For a brief period after the near-simultaneous birth of the smartphone and social media, euphoria prevailed. Instant web-enabled communications networks, it was widely believed, were delivering into the hands of the masses the means to fulfill the brightest hopes about globalization that had been raised at the end of the Cold War. Abroad, advocates of democracy would use the new technologies to beat back the forces of tyranny and repression; within the liberal West, the same technologies would rejuvenate democratic culture and civic life. An array of disparate ideological factions—from liberal internationalists to libertarians to anarchists—seized on versions of this narrative. And for a time, it seemed to be borne out, as tech-savvy young people challenged entrenched power and scored some remarkable (if short-lived) victories, notably in the Middle East.

But a backlash began toward the second half of the 2010s, with the shocking political convulsions usually placed under the heading of “populism.” Around this time, the technologies once heralded as unprecedented tools for spreading democracy were proclaimed as the choice instruments of actual and aspiring despots. But the liberals who loudly denounced the authoritarianism of their enemies, from Vladimir Putin to Donald Trump, simultaneously became enthusiastic about the use of authoritarian methods—notably censorship—to fend off the threat. Silicon Valley, hailed by the Right for its economic dynamism and by the Left for the democratizing effects of its tools in the early 2010s, was broadly reviled by liberals by the end of the decade for not doing enough to rein in their political enemies, and by conservatives for doing too much of the same.

Today, it’s easy to conclude that much of the utopian and dystopian rhetoric deployed around communications technology over the past two decades was overblown. Despite the hopes and fears invested in the digital revolution, the world looks much the same, but a bit worse (to borrow a phrase from French novelist Michel Houellebecq). But what if the advent of universal, always-connected communications devices has been far more consequential than either techno-utopians or the most jaundiced Luddites could have realized—just not in the way they imagined?

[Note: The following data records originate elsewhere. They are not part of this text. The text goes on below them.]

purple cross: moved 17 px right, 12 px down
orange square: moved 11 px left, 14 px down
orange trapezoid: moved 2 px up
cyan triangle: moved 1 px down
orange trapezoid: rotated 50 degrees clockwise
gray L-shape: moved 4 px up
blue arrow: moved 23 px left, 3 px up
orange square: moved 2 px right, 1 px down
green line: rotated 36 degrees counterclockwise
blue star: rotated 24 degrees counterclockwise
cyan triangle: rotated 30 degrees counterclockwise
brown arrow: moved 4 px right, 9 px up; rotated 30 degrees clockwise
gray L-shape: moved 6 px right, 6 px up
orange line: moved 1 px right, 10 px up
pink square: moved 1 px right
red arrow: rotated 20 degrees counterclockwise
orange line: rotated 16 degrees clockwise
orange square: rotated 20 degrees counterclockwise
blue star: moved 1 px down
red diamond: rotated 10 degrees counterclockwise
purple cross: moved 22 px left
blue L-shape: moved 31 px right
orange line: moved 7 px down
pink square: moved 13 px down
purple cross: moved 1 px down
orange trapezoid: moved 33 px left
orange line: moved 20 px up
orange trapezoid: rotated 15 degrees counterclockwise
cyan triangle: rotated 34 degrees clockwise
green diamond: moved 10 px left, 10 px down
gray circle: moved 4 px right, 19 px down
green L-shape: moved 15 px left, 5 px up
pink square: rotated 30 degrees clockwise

Media ecologist Andrey Mir, a sometime contributor to City Journal, advances just such an argument in his fascinating new book, Digital Future in the Rearview Mirror. The upshot of Mir’s analysis is that, over the past two decades, civilization has undergone a shift comparable with that experienced over the much longer period during which literacy displaced orality. The spread of digital communications technologies, he argues, has put a definitive end to what Marshall McLuhan called the “Gutenberg galaxy” dominated by literacy—already eroded in McLuhan’s own time, especially by the emergence of television. Succeeding it is a new hybrid Mir calls “digital orality,” which is “simultaneous and impulsive like instant oral exchange but recordable, shareable, and transportable like writing and print.”

The characterization of our current media dispensation as a variant of orality may seem counterintuitive. After all, much of our communication now occurs in textual form: emails, tweets, WhatsApp messages. This might seem to restore literacy to its position of primacy after a post-literate hiatus in the late twentieth century, when the television and the telephone held sway. But for Mir, the opposition between orality and literacy “is not about ‘listening versus reading’ but rather about ‘immersion versus detachment.’” The crucial effects of literacy, in his account, are to separate vision from the other senses, while imposing linear temporal succession on the mind through the flow of text on the page. In orality, by contrast, all manner of sensory input intermingles in an immersive space, habituating the mind to processing varied sense data simultaneously. Digital communication, embedding text in a hodgepodge of graphics and sounds, resurrects this basic “oral” situation.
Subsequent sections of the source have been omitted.